» Task
Each line of the records below that contains "复制链接" needs to be copied.

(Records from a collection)

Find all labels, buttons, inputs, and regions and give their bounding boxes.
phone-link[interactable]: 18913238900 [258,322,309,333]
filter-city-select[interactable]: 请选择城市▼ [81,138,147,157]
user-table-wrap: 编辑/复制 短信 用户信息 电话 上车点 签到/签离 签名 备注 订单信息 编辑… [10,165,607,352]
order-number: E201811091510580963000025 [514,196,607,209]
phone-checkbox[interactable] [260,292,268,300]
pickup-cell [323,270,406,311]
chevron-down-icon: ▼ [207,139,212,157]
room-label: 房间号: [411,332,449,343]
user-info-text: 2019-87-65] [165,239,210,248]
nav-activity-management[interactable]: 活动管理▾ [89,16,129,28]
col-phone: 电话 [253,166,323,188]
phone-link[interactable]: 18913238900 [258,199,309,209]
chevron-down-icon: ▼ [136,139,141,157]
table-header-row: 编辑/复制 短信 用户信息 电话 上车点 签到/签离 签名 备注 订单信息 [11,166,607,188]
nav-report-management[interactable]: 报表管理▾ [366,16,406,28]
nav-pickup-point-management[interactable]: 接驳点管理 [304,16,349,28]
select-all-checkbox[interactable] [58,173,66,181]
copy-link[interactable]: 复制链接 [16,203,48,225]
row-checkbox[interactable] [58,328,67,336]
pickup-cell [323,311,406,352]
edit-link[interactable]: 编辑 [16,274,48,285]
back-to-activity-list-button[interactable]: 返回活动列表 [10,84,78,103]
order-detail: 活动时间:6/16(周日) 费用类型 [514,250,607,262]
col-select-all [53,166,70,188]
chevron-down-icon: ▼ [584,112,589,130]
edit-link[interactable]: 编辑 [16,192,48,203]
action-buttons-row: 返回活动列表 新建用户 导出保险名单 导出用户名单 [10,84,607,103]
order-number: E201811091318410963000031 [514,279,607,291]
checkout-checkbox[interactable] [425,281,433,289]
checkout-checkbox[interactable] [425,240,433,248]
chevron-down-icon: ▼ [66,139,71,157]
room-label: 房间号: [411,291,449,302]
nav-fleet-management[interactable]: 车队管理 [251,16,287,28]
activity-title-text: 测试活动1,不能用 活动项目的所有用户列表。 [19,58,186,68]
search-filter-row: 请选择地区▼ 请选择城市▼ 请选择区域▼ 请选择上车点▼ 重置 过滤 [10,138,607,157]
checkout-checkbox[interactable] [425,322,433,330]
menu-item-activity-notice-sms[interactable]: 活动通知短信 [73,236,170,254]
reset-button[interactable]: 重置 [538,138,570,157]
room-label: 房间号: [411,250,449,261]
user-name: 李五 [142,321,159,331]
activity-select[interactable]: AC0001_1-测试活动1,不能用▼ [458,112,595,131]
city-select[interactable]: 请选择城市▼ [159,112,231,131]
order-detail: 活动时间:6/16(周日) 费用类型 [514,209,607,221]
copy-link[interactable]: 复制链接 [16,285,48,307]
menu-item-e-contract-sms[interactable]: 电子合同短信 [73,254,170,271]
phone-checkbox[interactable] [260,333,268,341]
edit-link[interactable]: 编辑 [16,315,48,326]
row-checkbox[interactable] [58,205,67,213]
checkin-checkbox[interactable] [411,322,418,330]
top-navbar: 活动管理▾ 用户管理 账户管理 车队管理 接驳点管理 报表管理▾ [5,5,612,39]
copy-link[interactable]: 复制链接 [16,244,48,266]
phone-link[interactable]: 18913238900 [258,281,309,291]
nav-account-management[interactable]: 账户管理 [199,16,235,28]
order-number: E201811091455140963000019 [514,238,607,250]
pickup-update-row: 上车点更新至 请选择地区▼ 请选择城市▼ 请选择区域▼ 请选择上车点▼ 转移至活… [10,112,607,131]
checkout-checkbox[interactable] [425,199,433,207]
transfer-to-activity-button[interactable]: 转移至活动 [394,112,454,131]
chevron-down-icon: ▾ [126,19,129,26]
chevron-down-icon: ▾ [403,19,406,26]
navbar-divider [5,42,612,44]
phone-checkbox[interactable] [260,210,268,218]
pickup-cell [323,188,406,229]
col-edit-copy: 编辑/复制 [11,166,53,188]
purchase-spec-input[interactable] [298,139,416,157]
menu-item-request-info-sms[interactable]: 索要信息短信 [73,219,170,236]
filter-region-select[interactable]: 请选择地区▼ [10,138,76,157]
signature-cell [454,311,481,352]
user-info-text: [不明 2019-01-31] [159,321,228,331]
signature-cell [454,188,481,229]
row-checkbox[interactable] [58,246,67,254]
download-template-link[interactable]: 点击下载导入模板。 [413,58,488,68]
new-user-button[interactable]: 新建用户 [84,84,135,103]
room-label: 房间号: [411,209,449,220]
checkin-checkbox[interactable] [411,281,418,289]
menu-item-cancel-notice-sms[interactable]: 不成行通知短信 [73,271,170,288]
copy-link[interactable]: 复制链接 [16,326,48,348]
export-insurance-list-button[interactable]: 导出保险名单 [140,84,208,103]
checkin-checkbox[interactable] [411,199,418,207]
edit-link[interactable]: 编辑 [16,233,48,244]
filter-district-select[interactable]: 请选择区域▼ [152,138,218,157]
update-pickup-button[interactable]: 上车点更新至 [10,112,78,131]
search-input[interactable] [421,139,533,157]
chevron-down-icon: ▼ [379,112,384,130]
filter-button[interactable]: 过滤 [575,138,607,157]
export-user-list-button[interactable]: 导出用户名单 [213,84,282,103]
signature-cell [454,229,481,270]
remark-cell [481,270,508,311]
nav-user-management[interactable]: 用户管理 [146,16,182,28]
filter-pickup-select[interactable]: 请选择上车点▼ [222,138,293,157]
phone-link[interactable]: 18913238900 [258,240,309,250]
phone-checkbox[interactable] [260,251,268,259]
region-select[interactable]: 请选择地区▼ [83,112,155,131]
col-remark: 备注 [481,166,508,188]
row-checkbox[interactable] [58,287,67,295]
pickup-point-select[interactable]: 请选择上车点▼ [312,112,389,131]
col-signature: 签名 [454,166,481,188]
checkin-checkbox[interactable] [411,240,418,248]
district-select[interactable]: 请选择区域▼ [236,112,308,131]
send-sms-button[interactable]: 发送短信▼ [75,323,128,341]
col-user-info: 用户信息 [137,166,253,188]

* * *

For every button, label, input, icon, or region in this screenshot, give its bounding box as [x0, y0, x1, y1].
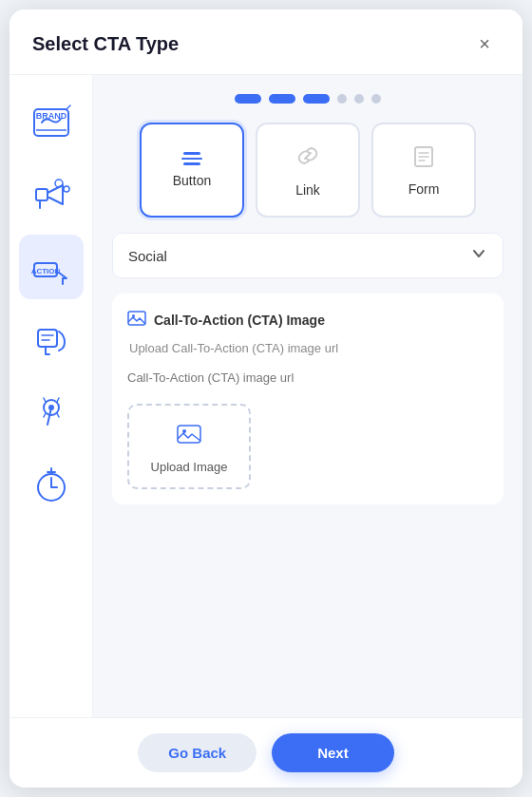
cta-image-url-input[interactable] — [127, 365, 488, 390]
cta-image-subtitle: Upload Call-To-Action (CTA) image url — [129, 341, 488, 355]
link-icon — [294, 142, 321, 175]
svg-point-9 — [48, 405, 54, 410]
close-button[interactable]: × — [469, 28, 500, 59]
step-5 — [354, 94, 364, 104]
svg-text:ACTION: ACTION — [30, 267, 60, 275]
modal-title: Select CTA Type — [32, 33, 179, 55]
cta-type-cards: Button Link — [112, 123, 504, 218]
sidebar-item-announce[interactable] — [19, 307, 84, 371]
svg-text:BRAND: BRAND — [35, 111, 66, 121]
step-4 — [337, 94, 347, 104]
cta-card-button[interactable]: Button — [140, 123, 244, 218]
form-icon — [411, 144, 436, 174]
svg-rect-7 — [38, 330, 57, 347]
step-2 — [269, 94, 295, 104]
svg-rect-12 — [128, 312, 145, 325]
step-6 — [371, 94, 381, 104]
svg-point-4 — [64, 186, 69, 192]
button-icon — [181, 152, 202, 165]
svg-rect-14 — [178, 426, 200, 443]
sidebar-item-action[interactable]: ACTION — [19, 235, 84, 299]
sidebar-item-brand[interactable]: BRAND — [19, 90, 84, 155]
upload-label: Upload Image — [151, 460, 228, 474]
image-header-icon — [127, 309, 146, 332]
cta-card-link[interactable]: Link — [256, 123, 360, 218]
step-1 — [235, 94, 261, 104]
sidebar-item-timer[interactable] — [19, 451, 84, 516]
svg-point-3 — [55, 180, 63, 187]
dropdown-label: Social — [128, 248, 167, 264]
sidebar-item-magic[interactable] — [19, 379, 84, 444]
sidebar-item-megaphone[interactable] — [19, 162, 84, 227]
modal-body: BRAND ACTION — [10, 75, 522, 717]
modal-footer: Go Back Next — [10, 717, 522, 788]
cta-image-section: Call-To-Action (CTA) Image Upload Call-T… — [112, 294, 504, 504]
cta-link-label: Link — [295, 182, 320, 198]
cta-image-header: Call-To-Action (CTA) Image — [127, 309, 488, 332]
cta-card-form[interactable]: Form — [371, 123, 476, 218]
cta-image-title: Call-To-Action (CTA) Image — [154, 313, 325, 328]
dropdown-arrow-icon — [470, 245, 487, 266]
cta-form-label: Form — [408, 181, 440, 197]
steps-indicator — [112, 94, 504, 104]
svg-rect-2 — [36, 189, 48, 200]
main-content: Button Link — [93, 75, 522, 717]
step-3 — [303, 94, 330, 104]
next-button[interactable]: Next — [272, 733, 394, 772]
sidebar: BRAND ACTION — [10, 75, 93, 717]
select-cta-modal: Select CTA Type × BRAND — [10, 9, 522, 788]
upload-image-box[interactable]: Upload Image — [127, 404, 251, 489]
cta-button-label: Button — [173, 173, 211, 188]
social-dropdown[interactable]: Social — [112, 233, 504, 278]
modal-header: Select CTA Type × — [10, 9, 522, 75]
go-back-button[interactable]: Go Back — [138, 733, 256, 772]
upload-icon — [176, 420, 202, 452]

» Written solution
copy-link[interactable]: 复制链接 [16,203,48,225]
copy-link[interactable]: 复制链接 [16,285,48,307]
copy-link[interactable]: 复制链接 [16,244,48,266]
copy-link[interactable]: 复制链接 [16,326,48,348]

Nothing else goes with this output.